Makale

RÜZGÂRA FISILDAMAK

RÜZGÂRA FISILDAMAK

Abdulbaki İşcan

Derdimi götürsen uzaklara diyorum, sonra getirsen geri…
Bu kuru şehir yüklü acımasız ağırlığın altında nefes alıp verirken, bu miraç izli zamanın hangi dilimindeysen, hüzünlü bir grup vaktinin dökülen ışıkları gibi, peygamber kokusuyla çıkıp gelsen…
Götürsen uzaklara diyorum, kavimlerin göç yoluna vursan, bildiğin ne varsa anlatsan; yıkasan, temizlesen, yanında tutsan…
Diyorum ki; kutlu bir eylül gününde beni götürsen olgun hurmaların bereketle döküldüğü yere. On iki bin şamdanlı avludan vakarla geçsek, artçı bölükten Iğdırlı Onbaşı Hasan’ın yanında soluklansak, ardımızda on iki bin nefes ile kıyama dursak…
Hayber’in tozuna katsan benden aldığın ne varsa, özüm olsun. Sözüm olsun Hz. Musa’nın duası, avucumda bıraktığın yakarışlar ahtım olsun.
Hissetmez misin zeytin ağaçlarının kokusu duru sabahlarda Zeytin Dağı’ndan nasıl duyulur! Ve orada çocuklar sarı gün doğumlarında temiz alınlarından nasıl vurulur!
Rüzgâr! Mirac’ın mukaddes anahtarı bu kadar mahzunken, aşkımızı toprağa kim verdi?

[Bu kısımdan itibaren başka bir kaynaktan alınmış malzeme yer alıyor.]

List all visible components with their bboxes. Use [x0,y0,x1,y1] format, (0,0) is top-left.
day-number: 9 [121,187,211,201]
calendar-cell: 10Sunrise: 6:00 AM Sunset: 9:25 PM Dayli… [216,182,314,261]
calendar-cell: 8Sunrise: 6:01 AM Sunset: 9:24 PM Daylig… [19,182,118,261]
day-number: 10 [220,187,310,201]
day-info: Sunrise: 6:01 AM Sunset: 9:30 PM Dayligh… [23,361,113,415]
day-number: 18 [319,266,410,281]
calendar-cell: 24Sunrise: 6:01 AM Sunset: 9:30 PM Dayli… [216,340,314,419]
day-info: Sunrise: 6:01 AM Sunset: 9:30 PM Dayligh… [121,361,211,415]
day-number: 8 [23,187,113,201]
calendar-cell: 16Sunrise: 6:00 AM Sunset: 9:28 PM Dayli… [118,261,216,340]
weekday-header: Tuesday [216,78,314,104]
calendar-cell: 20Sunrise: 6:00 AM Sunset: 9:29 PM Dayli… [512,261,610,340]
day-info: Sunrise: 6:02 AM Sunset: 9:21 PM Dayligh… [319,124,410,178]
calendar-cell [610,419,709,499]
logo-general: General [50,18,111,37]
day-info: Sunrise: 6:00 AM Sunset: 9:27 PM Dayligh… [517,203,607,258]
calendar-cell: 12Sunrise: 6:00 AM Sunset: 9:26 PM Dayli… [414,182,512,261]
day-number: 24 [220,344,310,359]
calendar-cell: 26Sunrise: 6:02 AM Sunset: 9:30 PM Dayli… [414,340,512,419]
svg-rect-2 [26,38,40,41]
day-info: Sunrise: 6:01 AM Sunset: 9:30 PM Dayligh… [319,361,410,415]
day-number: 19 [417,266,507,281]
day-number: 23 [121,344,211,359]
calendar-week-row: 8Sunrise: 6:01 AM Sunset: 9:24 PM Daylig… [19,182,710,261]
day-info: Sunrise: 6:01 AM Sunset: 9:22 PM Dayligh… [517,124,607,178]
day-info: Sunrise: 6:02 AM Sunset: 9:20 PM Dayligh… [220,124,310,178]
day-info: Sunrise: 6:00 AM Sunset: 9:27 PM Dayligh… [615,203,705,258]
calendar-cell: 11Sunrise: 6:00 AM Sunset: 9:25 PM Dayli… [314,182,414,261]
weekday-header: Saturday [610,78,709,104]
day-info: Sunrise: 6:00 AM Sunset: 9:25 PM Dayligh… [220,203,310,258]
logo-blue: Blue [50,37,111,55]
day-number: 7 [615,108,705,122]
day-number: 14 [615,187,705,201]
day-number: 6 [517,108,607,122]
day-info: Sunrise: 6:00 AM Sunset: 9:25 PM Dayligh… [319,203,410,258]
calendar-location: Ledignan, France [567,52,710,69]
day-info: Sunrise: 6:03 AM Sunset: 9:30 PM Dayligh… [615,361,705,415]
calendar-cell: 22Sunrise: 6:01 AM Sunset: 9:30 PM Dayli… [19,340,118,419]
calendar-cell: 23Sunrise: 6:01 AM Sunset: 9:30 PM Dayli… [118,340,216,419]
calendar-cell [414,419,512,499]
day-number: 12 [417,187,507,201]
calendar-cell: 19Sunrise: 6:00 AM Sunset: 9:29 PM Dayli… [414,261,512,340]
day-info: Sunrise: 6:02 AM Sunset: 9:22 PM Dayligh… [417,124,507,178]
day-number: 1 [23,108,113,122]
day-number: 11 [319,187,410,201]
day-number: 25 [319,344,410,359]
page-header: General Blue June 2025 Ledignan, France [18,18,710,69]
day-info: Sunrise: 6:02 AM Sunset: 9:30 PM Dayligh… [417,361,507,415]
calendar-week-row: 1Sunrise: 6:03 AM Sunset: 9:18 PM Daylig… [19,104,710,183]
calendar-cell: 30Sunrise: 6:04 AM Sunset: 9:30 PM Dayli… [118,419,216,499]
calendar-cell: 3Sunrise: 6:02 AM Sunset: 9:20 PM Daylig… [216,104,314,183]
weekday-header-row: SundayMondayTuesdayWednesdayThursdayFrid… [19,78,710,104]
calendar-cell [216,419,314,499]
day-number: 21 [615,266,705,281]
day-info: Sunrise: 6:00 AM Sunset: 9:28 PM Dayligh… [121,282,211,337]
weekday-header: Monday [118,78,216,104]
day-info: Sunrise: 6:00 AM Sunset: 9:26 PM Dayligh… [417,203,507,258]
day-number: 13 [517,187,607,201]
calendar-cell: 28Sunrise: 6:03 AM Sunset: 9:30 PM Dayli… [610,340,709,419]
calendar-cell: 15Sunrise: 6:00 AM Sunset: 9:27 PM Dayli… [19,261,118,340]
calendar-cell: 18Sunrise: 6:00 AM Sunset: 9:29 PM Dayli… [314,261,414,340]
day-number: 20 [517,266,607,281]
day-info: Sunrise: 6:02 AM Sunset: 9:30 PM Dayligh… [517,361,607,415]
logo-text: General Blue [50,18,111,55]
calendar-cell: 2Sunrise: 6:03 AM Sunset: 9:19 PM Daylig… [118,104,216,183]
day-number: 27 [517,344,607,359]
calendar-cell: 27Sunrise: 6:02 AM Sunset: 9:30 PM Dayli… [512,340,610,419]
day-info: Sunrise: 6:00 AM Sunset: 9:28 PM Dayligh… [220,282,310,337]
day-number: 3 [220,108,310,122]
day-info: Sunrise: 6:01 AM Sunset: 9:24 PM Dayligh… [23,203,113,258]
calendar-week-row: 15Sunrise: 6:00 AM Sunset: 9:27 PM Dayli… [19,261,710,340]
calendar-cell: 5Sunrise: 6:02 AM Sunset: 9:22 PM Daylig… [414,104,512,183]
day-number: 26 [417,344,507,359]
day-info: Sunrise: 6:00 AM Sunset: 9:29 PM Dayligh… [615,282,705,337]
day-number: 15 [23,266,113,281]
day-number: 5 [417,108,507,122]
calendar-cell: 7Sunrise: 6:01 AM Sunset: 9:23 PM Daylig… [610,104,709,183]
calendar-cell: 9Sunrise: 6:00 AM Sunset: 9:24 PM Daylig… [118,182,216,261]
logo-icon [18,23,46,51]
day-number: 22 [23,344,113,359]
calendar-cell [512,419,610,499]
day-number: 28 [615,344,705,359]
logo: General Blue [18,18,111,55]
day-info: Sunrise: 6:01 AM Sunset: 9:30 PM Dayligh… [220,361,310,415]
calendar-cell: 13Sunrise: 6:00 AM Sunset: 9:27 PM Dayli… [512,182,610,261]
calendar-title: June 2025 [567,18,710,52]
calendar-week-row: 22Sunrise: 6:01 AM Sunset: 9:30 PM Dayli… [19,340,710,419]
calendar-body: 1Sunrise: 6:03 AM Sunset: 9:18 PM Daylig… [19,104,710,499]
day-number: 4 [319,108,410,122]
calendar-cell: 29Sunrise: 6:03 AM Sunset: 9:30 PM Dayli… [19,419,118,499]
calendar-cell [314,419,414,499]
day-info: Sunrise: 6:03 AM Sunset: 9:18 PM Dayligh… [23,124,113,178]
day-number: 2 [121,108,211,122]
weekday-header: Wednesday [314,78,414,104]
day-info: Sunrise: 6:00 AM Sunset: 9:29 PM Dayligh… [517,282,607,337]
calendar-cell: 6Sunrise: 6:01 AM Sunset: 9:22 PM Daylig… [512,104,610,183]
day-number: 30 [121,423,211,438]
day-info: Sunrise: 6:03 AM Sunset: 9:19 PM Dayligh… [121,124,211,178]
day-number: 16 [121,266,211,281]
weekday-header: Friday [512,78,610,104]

Yorgun değilim. Sevdalar daha fazla tükenmeden ölüme bakan yüzlerin ucuna bıraksan diyorum.
Bilirim uzağım bin derde deva çöl toprağının kokusundan ki şu hicrana müptela yerde bana yasaklanmış miskidilara. Güneş kuşları ülfetini kestiğinden beri mahzunlar diyarında bir sefil hayat kurmaktır payıma düşen ve senden işittiğim yanık tenli bir kavmin özgürlük şarkılarının son satırlarına sığınarak avunmaktır.
Sen benden elini eteğini çektikten sonra kanat gerdim başımdan yukarı, gönül bağım artık viran.

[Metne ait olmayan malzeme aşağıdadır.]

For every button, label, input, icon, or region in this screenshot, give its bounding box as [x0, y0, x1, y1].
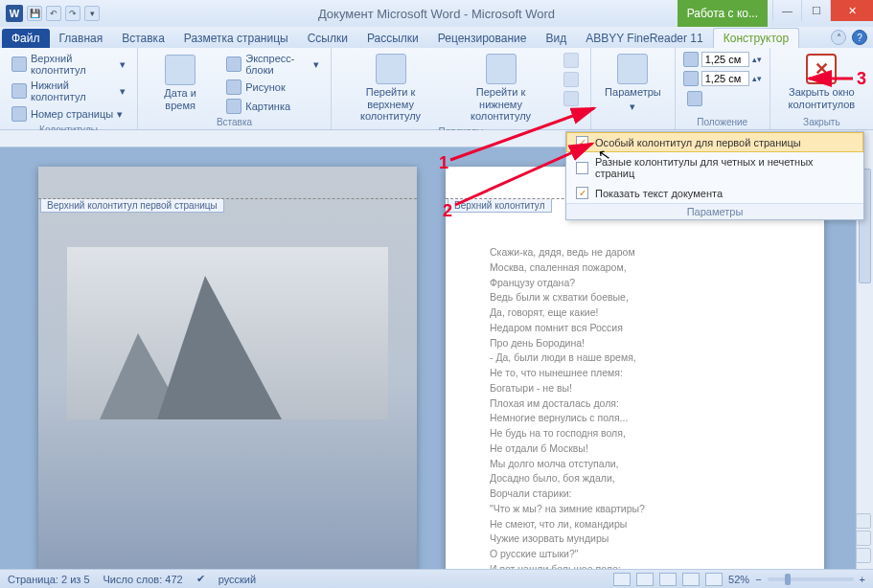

Gökyüzünü gecenin aydınlığında seyreden gözlerimi dağladılar da sesim soluğum çıkmadı bak, geride kalan görüntülerden göğsümün tam da ortasına bir isyan ağacı diktim dallarıyla sana tutunan. Kurutma onları…

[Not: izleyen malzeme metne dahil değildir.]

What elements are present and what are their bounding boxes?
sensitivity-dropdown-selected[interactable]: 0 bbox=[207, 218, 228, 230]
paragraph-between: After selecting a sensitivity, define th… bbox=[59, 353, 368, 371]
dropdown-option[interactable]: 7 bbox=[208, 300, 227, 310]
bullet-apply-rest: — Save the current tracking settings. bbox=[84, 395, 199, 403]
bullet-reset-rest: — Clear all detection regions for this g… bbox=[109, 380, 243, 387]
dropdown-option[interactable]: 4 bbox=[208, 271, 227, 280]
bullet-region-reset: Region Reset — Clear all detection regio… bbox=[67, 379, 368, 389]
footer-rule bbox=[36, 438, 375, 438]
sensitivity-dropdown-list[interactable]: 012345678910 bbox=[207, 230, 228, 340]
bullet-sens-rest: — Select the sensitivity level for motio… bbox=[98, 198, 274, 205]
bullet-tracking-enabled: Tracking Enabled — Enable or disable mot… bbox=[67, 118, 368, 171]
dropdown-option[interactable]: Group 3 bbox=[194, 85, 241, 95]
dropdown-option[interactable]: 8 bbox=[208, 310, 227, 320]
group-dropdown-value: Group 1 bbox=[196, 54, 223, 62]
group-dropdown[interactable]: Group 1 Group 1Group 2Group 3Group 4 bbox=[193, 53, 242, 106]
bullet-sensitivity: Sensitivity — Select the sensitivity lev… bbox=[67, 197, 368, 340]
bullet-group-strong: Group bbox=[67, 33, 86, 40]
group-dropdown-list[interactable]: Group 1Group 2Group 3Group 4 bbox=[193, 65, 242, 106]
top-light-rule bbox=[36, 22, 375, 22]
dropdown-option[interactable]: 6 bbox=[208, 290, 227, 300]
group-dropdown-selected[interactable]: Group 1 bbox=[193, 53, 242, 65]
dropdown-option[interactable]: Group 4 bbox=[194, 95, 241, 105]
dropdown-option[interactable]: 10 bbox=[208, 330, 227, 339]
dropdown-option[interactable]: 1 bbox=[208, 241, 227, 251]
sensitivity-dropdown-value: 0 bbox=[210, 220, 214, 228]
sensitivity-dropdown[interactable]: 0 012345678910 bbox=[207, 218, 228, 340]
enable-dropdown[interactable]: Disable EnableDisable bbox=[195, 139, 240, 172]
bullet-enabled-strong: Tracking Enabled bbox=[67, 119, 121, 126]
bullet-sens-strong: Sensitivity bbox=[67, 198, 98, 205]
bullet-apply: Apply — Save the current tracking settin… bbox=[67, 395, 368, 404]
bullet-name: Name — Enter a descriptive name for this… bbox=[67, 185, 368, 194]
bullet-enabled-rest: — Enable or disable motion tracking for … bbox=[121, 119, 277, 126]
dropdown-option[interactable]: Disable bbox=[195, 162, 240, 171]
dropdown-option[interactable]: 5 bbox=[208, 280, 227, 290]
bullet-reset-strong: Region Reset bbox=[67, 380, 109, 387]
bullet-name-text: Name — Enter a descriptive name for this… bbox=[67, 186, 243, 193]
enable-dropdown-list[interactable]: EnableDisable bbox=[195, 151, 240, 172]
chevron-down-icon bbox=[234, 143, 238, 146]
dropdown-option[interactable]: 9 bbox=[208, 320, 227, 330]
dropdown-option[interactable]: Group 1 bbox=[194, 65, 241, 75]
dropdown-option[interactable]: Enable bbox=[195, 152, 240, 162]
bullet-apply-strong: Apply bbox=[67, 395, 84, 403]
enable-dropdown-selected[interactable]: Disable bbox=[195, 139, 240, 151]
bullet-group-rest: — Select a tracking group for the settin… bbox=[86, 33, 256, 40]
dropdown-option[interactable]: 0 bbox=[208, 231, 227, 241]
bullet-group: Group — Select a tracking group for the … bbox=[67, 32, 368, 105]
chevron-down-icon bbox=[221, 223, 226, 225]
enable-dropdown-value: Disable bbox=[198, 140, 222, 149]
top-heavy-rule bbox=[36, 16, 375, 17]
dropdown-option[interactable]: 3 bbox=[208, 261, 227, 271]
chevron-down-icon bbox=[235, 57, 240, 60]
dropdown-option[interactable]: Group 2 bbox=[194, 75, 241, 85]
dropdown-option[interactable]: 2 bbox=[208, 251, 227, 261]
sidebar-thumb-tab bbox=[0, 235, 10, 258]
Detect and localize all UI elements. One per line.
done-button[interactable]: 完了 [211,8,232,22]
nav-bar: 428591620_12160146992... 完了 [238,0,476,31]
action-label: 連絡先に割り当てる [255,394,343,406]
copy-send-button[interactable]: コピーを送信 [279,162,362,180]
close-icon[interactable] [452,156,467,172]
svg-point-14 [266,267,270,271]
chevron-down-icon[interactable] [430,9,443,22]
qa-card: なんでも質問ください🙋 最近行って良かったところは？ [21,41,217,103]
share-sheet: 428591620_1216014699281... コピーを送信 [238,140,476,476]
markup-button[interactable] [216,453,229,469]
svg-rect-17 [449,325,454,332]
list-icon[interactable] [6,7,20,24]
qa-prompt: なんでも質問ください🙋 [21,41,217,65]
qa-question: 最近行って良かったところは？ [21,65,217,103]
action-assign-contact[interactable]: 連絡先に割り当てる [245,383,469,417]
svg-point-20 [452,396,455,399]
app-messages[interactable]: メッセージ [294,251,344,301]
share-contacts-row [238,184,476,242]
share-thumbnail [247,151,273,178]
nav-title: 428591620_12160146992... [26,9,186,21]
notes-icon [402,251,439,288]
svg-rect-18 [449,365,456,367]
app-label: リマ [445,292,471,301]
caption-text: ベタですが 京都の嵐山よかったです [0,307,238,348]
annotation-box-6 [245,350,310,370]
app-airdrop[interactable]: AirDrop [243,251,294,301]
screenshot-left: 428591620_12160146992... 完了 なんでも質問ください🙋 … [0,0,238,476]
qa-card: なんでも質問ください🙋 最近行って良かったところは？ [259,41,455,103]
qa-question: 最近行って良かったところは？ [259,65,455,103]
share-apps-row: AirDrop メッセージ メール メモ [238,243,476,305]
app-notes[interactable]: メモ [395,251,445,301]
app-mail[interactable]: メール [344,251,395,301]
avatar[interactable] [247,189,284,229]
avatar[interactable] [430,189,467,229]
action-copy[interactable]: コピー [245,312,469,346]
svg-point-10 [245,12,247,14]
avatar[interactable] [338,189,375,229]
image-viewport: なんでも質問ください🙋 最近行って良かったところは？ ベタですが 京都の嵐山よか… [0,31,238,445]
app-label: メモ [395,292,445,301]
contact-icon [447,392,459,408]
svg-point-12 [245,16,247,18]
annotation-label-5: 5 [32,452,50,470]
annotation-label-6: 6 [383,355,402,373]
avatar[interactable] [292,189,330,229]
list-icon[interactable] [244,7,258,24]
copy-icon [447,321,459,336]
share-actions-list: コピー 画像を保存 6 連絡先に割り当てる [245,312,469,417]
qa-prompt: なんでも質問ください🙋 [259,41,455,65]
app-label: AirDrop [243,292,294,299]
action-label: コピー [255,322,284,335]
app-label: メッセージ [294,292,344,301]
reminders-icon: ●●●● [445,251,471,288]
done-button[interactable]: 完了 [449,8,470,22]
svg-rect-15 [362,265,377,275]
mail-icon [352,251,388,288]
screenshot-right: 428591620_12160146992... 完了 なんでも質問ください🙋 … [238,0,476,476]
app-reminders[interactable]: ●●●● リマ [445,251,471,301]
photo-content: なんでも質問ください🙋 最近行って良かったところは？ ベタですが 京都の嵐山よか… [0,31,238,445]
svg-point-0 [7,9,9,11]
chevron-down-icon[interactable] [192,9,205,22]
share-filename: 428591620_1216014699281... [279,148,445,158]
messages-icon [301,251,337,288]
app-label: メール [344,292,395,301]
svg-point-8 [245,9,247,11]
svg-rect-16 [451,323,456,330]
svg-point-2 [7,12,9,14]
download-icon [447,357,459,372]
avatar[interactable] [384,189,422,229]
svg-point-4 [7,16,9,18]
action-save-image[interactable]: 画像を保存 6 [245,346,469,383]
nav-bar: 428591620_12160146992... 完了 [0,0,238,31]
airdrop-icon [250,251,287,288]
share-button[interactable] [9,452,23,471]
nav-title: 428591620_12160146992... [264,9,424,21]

Bilmez misin ki bu Ken’an diyarında en çok Hızır Kubbesi serinliğine, en çok ezan sesinin diriliğine ve de en çok ‘yerin gökle yakın avlusu’nun sabah gülüşüne düşkünlüğüm vardır. Mağlup insanlığımızın üstüne haramiler çadır açarken görmez misin ki her gece semazen gibi beynimde dönüp duran bir bedensize mahkûmum. Tutkunu oldu bütün azalarım. Bak derse bakanım, duy derse duyanım. O yüzdendir ki gecem gündüze karışmakta. O yüzdendir ki her sabah boynu bükük bir çocuk gölgesi acı sesiyle açar uykularımı. Uyu derse uyuyanım, uyuma hadi kalk derse, uykuyu zehir yapanım.
Rüzgâr! Alınlarına kına çalınmış süvarilerin aklını kim çeldi?
Topraktan devşirilmiş şu uzak mescidin bekçileri derler ki; ruhta var olan neyse yaşatır adımızı tekrar toprak olana kadar. Ama kimin aklına gelir son Osmanlı Onbaşı Hasan orada ne arar? Hem bir emanete sahip çıkmakla geçen bu kadar yalnız yılı ıssız seher vakitlerinde dualarla uğurlarken, bilmez misin ki benim payıma düşen gölgeleri billur parçası yerlerde seninle yol almayı murat etmektir.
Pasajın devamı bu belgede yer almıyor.